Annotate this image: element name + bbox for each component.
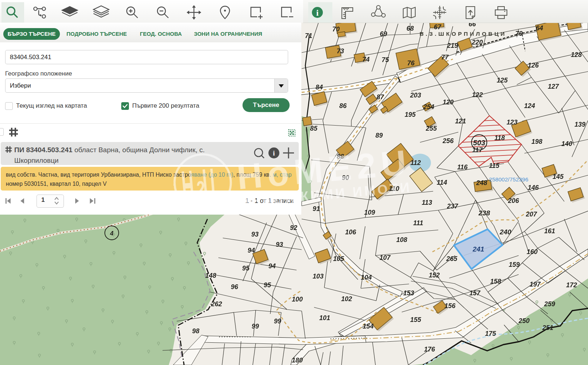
svg-text:93: 93 — [251, 231, 259, 238]
svg-text:111: 111 — [413, 219, 423, 227]
svg-text:203: 203 — [410, 92, 421, 99]
svg-text:140: 140 — [561, 140, 572, 147]
svg-text:126: 126 — [528, 62, 539, 69]
svg-text:102: 102 — [341, 295, 352, 303]
svg-text:160: 160 — [527, 248, 538, 256]
svg-text:237: 237 — [447, 203, 458, 210]
svg-text:107: 107 — [379, 254, 391, 261]
svg-text:В.З.ШКОРПИЛОВЦИ: В.З.ШКОРПИЛОВЦИ — [420, 31, 507, 37]
svg-text:198: 198 — [531, 138, 542, 145]
svg-text:94: 94 — [248, 247, 255, 254]
svg-text:153: 153 — [403, 289, 414, 297]
svg-text:256: 256 — [442, 137, 454, 145]
svg-text:175: 175 — [485, 330, 496, 337]
svg-text:103: 103 — [313, 273, 324, 280]
svg-text:109: 109 — [364, 209, 375, 216]
svg-text:89: 89 — [375, 132, 383, 139]
svg-text:4: 4 — [110, 230, 114, 237]
svg-text:180: 180 — [292, 357, 303, 364]
svg-text:67: 67 — [434, 23, 442, 31]
svg-text:94: 94 — [268, 262, 276, 270]
svg-text:262: 262 — [211, 300, 222, 308]
svg-text:100: 100 — [292, 296, 303, 303]
svg-text:121: 121 — [455, 118, 466, 125]
svg-text:248: 248 — [476, 179, 487, 187]
svg-text:i: i — [316, 8, 319, 18]
svg-text:125: 125 — [497, 77, 508, 84]
svg-text:251: 251 — [542, 324, 553, 331]
svg-text:206: 206 — [508, 197, 519, 204]
svg-text:68: 68 — [406, 25, 414, 32]
svg-text:85: 85 — [310, 125, 318, 132]
svg-text:155: 155 — [410, 316, 421, 323]
svg-text:197: 197 — [530, 281, 541, 288]
svg-text:71: 71 — [305, 32, 312, 39]
svg-text:79: 79 — [515, 30, 523, 37]
svg-text:172: 172 — [566, 281, 577, 289]
svg-text:84: 84 — [316, 84, 323, 91]
svg-text:i: i — [273, 149, 275, 157]
svg-text:99: 99 — [252, 323, 259, 330]
svg-text:148: 148 — [205, 272, 216, 279]
svg-text:113: 113 — [422, 199, 432, 206]
svg-text:241: 241 — [472, 245, 484, 253]
svg-text:254: 254 — [423, 103, 434, 111]
svg-text:157: 157 — [469, 289, 481, 297]
svg-text:88: 88 — [337, 153, 344, 160]
svg-text:95: 95 — [242, 265, 250, 272]
svg-text:259: 259 — [544, 300, 555, 308]
svg-text:99: 99 — [274, 318, 281, 325]
svg-text:255: 255 — [425, 125, 437, 132]
svg-text:219: 219 — [447, 42, 458, 49]
svg-text:123: 123 — [507, 119, 518, 126]
svg-text:74: 74 — [362, 56, 370, 63]
svg-text:75: 75 — [382, 56, 389, 64]
svg-text:145: 145 — [553, 173, 564, 180]
svg-text:265: 265 — [446, 255, 458, 262]
svg-text:158: 158 — [490, 278, 501, 285]
svg-text:73: 73 — [337, 47, 344, 55]
svg-text:161: 161 — [544, 227, 555, 235]
svg-text:108: 108 — [396, 236, 407, 243]
svg-text:238: 238 — [478, 209, 490, 217]
svg-text:91: 91 — [313, 205, 320, 212]
svg-text:146: 146 — [528, 184, 539, 191]
svg-text:159: 159 — [509, 261, 520, 268]
svg-text:118: 118 — [495, 134, 505, 142]
svg-text:64: 64 — [536, 24, 543, 32]
svg-text:176: 176 — [424, 346, 435, 353]
svg-text:105: 105 — [333, 255, 344, 262]
svg-text:77: 77 — [441, 54, 449, 61]
svg-text:195: 195 — [405, 111, 416, 118]
svg-text:128: 128 — [571, 51, 582, 58]
svg-text:69: 69 — [380, 30, 387, 38]
svg-text:240: 240 — [499, 228, 511, 236]
svg-text:104: 104 — [361, 274, 372, 281]
svg-text:101: 101 — [319, 314, 330, 322]
svg-text:95: 95 — [264, 281, 271, 289]
svg-text:152: 152 — [429, 272, 440, 279]
svg-text:92: 92 — [290, 224, 297, 231]
svg-text:98: 98 — [192, 327, 199, 335]
svg-text:124: 124 — [524, 102, 535, 110]
svg-text:114: 114 — [437, 179, 447, 186]
svg-text:139: 139 — [574, 121, 585, 128]
svg-text:87: 87 — [377, 93, 384, 101]
svg-text:70: 70 — [332, 26, 340, 33]
svg-text:93: 93 — [276, 241, 283, 248]
svg-text:250: 250 — [518, 317, 530, 324]
svg-text:90: 90 — [342, 174, 349, 181]
svg-text:156: 156 — [444, 302, 456, 310]
svg-text:122: 122 — [472, 91, 483, 99]
svg-text:115: 115 — [489, 162, 500, 169]
svg-text:127: 127 — [548, 83, 559, 90]
svg-text:503: 503 — [473, 139, 485, 147]
svg-text:220: 220 — [471, 39, 483, 46]
svg-text:86: 86 — [339, 102, 347, 110]
svg-text:76: 76 — [407, 59, 415, 67]
svg-text:112: 112 — [411, 159, 421, 166]
svg-text:120: 120 — [443, 99, 454, 106]
svg-text:116: 116 — [457, 164, 468, 171]
svg-text:154: 154 — [363, 323, 374, 330]
svg-text:207: 207 — [526, 211, 537, 218]
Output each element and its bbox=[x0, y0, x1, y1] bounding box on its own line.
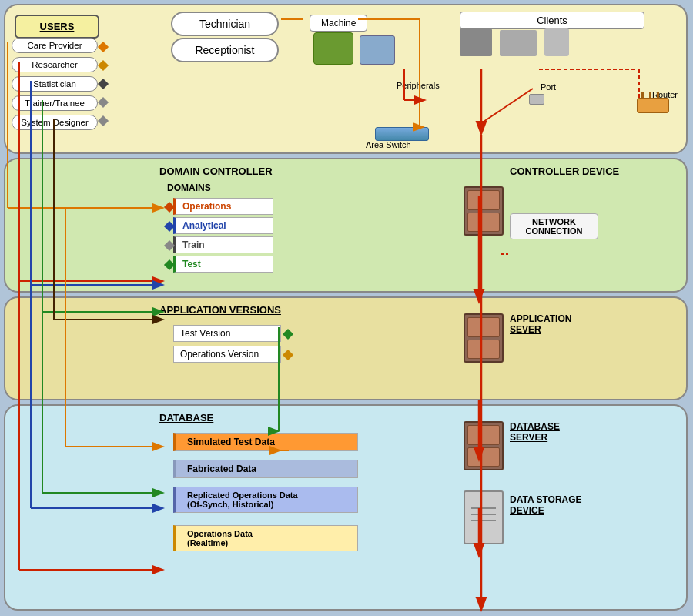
controller-device-label: CONTROLLER DEVICE bbox=[510, 166, 619, 177]
role-technician: Technician bbox=[171, 12, 279, 36]
laptop-icon bbox=[500, 30, 537, 56]
user-statistician: Statistician bbox=[12, 76, 98, 92]
section-db: DATABASE Simulated Test Data Fabricated … bbox=[4, 404, 688, 611]
desktop-icon bbox=[460, 28, 492, 56]
section-users: USERS Care Provider Researcher Statistic… bbox=[4, 4, 688, 154]
area-switch-label: Area Switch bbox=[366, 140, 411, 149]
diamond-system-designer bbox=[98, 116, 109, 126]
user-trainer: Trainer/Trainee bbox=[12, 95, 98, 111]
db-server-icon bbox=[464, 421, 504, 470]
controller-device-icon bbox=[464, 186, 504, 236]
port-label: Port bbox=[541, 82, 556, 92]
port-icon bbox=[529, 94, 544, 105]
tablet-icon bbox=[544, 28, 569, 56]
db-fabricated: Fabricated Data bbox=[173, 460, 358, 478]
diamond-researcher bbox=[98, 60, 109, 71]
section-app: APPLICATION VERSIONS Test Version Operat… bbox=[4, 296, 688, 400]
peripherals-label: Peripherals bbox=[397, 81, 440, 90]
app-server-icon bbox=[464, 313, 504, 363]
users-title: USERS bbox=[22, 21, 92, 32]
diamond-trainer bbox=[98, 97, 109, 108]
clients-box: Clients bbox=[460, 12, 644, 29]
diamond-test-version bbox=[283, 329, 293, 340]
test-version: Test Version bbox=[173, 325, 281, 342]
area-switch-icon bbox=[375, 127, 429, 141]
diamond-care-provider bbox=[98, 42, 109, 52]
domain-test: Test bbox=[173, 256, 273, 273]
role-receptionist: Receptionist bbox=[171, 38, 279, 62]
user-care-provider: Care Provider bbox=[12, 38, 98, 53]
scanner-icon bbox=[313, 32, 353, 65]
db-simulated: Simulated Test Data bbox=[173, 433, 358, 451]
app-versions-title: APPLICATION VERSIONS bbox=[159, 304, 281, 316]
db-ops-realtime: Operations Data(Realtime) bbox=[173, 525, 358, 551]
db-replicated: Replicated Operations Data(Of-Synch, His… bbox=[173, 487, 358, 513]
storage-label: DATA STORAGEDEVICE bbox=[510, 494, 582, 516]
ops-version: Operations Version bbox=[173, 346, 281, 363]
domain-analytical: Analytical bbox=[173, 217, 273, 234]
diamond-ops-version bbox=[283, 350, 293, 360]
icons-row bbox=[313, 32, 395, 65]
section-domain: DOMAIN CONTROLLER DOMAINS Operations Ana… bbox=[4, 158, 688, 293]
app-server-label: APPLICATIONSEVER bbox=[510, 313, 571, 335]
users-box: USERS bbox=[15, 15, 99, 38]
client-icons bbox=[460, 28, 569, 56]
network-connection-label: NETWORKCONNECTION bbox=[510, 213, 598, 239]
router-icon bbox=[637, 98, 669, 113]
printer-icon bbox=[360, 35, 395, 65]
diamond-statistician bbox=[98, 79, 109, 89]
diagram-wrapper: USERS Care Provider Researcher Statistic… bbox=[0, 0, 693, 616]
domain-operations: Operations bbox=[173, 198, 273, 215]
database-title: DATABASE bbox=[159, 412, 213, 424]
user-researcher: Researcher bbox=[12, 57, 98, 72]
user-system-designer: System Designer bbox=[12, 115, 98, 130]
storage-device-icon bbox=[464, 490, 504, 544]
domains-label: DOMAINS bbox=[167, 182, 211, 193]
domain-train: Train bbox=[173, 236, 273, 253]
machine-box: Machine bbox=[310, 15, 367, 32]
domain-controller-title: DOMAIN CONTROLLER bbox=[159, 166, 273, 177]
db-server-label: DATABASESERVER bbox=[510, 421, 560, 443]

+++++

| WORK REQUEST |
Filter on the word "server": copy each matching line from the entries above.

| ANSWER AREA |
db-server-icon bbox=[464, 421, 504, 470]
app-server-icon bbox=[464, 313, 504, 363]
app-server-label: APPLICATIONSEVER bbox=[510, 313, 571, 335]
db-server-label: DATABASESERVER bbox=[510, 421, 560, 443]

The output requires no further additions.